Bu ülkede yüzde 60 şeker ithalatı, yüzde 70 buğday, yüzde 80 mısır, yüzde 100 tohum ithalatı yapılıyorken meralar, ırmaklar, dereler bilinmeyen güçlerin işletmesine veriliyorken Kılıçdaroğlu’nda tık yok.
İşçisi, köylüsü, üreticisi, emeklisi geçim sıkıntısına düşmüş; Kılıçdaroğlu’nda yine tık yok. Hem de seçime bir kala üretimden, emekten, eğitimden, üniversitelerden, YÖK’ten, sendikalardan, üretici birliklerinden söz edip çareler üretilmesi gerekirken akademik kariyeri olan Kılıçdaroğlu gibi bir genel başkanın gündemi Hizbullah’la doldurmaya çalışması; işçisine, üreticisine, emeklisine, yoksuluna, hiç mi hiç mesaj bile vermiyor.
Milleti Donkişot’laştırıp boş değirmenlere saldırtmanın âlemi yok. Hem bir daha da seçim olmayacaksa abuk-subuk çocukça Hizbul sataşmaların kime, ne yararı olur? Şu vahim sözlere bakın… Başbakan bereketsizmiş… Kendisini tedavi ettirmeliymiş… Ayvaları Recep yemeliymiş… Bir akademisyene yakışıyor mu?
Kimlerin kurgusudur bu sataşmalar; anlamış değiliz. Hele hele Recep’le Kemal’i hiç anlamış değiliz. İkisi de yan yana yolcu…
Hele ki; işçinin, memurun kıdem tazminatlarına son veren kararların vahametini göremeyen yeni CHP’ye “ne yapıyorsun, görmüyor musun” diye sormayalım mı? “Bu mu yeni CHP?” diyorsam alınmasınlar. Çünkü biz de onları göremiyoruz. Tarikatların tasavvuf rüzgârında yan kanat gitmenin riskleri sonradan çıkar.

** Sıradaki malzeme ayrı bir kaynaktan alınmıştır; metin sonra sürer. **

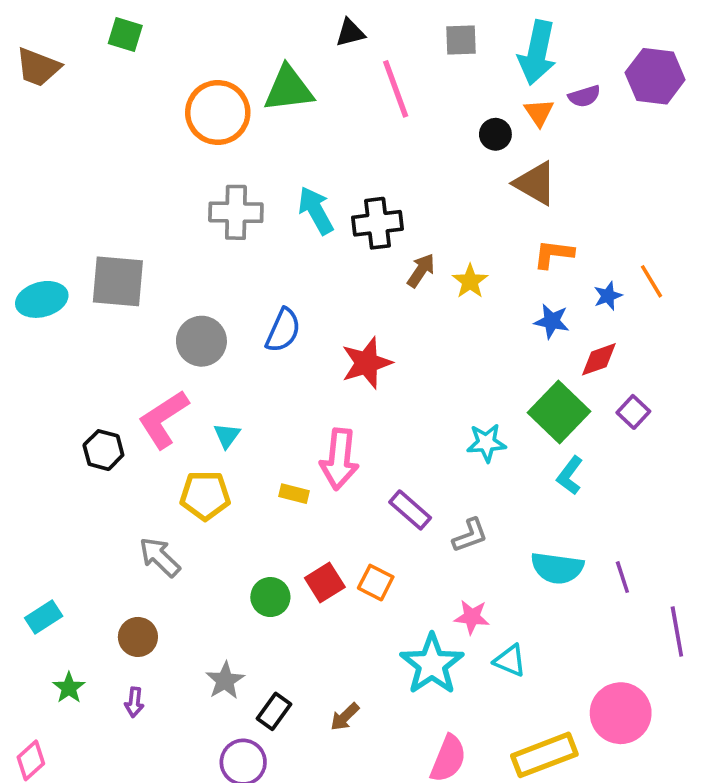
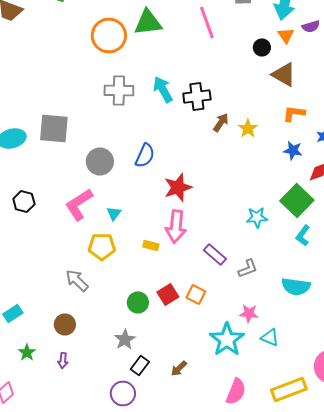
red star: (367, 363) -> (178, 188), moved
black hexagon: (103, 450) -> (24, 202), moved
gray star: (225, 681) -> (125, 340), moved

Yıl 4 Haziran 2003. Ekonomik, Sosyal ve Kültürel Haklar Sözleşmesiyle ülke ne hale geldi? AKP ve CHP’nin bu sözleşme hükümlerine göre ne yapacakları da hala belli değil… Belirsiz bir AKP ve belirsiz bir CHP’yle seçime gidiyoruz.
“Milliyetçi, ulusalcı MHP de var” diyenler mutlaka olacaktır. Olacaktır da; Namık Kemal Zeybek’le, MHP’nin de eritilmek istenmesi dört koldan kuşatılmışlığımızı göstermiyor mu?